The Kingdome. Opposing players consider it the most intimidating big-game park in baseball. The noise the Orioles will hear the first two games is unlike anything they've ever encountered.

The sudden change in intensity. The Orioles had little incentive down the stretch, struggling to a 13-16 record in September. Now they must turn it on against Johnson's 95-mph fastballs.

The right-handed lineup. This might be the Orioles' biggest concern. The Orioles hit 15 points higher against right-handers than left-handers this season (.273 to .258). The Mariners are starting lefties in each of the first three games.

The Seattle rotation. It's not just Johnson. Jamie Moyer is 4-0 against the Orioles the past two seasons. Moyer and Jeff Fassero were a combined 6-2 in September with a 2.66 ERA.

Randy Myers. The Orioles' bullpen rates a clear edge, but the Mariners give their closer fits. Myers has allowed 15 hits in 5 2/3 innings at the Kingdome the past two years.

The Orioles can argue each of those points. They play well on the road. They might benefit from the mental break. And Armando Benitez and Alan Mills could play huge roles against Seattle's heavily right-handed lineup.

Still, their world revolves around Mussina.

The series won't be over if he doesn't win tonight, but it would make his next start that much more important -- assuming that he even got another start.

A victory, on the other hand, would shift the entire psychology of the series, putting enormous pressure on the Mariners to win Game 2.

As if that's not enough, there's one other thing at stake:

Mussina's reputation.

Few consider him a big-game pitcher.

But he could change that perception forever tonight.

Mussina won several big games this season, pitching two near no-hitters, out-dueling Johnson on May 8, stopping the Yankees Sept. 13. But fairly or not, reputations are made in the postseason.

A year ago, Mussina started Game 3 of both the Cleveland and New York series. The Orioles did not win either game. But the experience he gained should prove invaluable.

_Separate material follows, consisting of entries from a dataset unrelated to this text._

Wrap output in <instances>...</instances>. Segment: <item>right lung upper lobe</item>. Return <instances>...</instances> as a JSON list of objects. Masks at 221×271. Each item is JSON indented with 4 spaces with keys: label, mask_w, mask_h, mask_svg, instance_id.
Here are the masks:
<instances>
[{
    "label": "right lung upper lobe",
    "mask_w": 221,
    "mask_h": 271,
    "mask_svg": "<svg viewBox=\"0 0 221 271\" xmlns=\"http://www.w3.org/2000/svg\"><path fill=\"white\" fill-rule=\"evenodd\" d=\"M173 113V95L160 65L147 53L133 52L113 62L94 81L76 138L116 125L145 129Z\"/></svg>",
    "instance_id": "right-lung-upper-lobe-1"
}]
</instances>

For all Greg Maddux has achieved in his career, he was not an immediate success in the postseason. In his first four starts, he was 1-2 with an 8.10 ERA. In his 10 starts since, he's 7-3 with a 2.14 ERA.

"I feel experience is important," Mussina said. "I got a couple of games in last year. It's a different feeling [this time]. "I think it's going to be easier to handle the loud crowd and everybody hanging out in the clubhouse."

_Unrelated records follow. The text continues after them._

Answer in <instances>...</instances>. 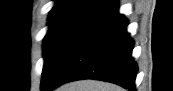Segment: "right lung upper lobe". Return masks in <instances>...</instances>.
Instances as JSON below:
<instances>
[{
  "mask_svg": "<svg viewBox=\"0 0 173 91\" xmlns=\"http://www.w3.org/2000/svg\"><path fill=\"white\" fill-rule=\"evenodd\" d=\"M105 1L107 0H57L50 11L49 25L64 22L86 23L110 8V6H103Z\"/></svg>",
  "mask_w": 173,
  "mask_h": 91,
  "instance_id": "1",
  "label": "right lung upper lobe"
}]
</instances>
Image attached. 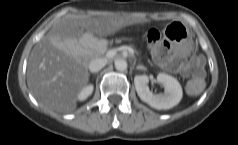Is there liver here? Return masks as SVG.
<instances>
[{
  "label": "liver",
  "instance_id": "obj_1",
  "mask_svg": "<svg viewBox=\"0 0 238 145\" xmlns=\"http://www.w3.org/2000/svg\"><path fill=\"white\" fill-rule=\"evenodd\" d=\"M136 14L106 12L98 17L74 16L57 22L32 49L27 65V84L46 108L70 113L77 94L89 79L90 51L80 48L84 31L107 36L143 22Z\"/></svg>",
  "mask_w": 238,
  "mask_h": 145
}]
</instances>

There's one other thing that might make it easier: Tonight,

Mussina is an underdog.

"That's when he'll be at his best," said HTS' Mike Flanagan, Mussina's former teammate and pitching coach. "When has he ever walked on a mound and not been the favorite? When? This is it.

"I look for him to do really well. He's always supposed to win. In this situation, he's not. The heat is not on him. The heat is on Johnson. I think he'll enjoy being the underdog."

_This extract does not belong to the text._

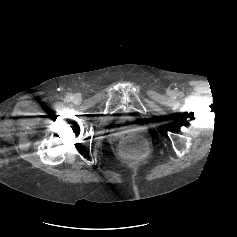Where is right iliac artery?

Mussina said, "There's nothing wrong with being the underdog, nothing at all." He pitched against Johnson twice this season, earning a victory and no-decision. He's 8-1 against Seattle lifetime.

Everything sets up for him tonight.

The Mariners have evolved into a free-swinging team similar to the '96 Orioles. It's no coincidence that both those teams set the major-league home run record. Mussina often is clever enough to exploit such lineups.

He's fresh now, probably fresher than he was last October. Manager Davey Johnson did not use him on three days' rest down the stretch. Mussina pitched almost 20 fewer innings, made three fewer starts.

It might be different in Game 4 -- Mussina is 2-2 with a 5.25 ERA in five career starts on three days' rest. But pitching coach Ray Miller said at this point in the season, the adjustment would be minimal.

Gibson did it in '68.

Orel Hershiser did it in '88.

Johnson did it for the Mariners in '95.

Mussina is slightly built at 6 feet 1 and 185 pounds, but when you're the ace, you develop broad shoulders. To beat Seattle, the Orioles need Mussina to grow in stature. Just this once, they need him to become larger than life.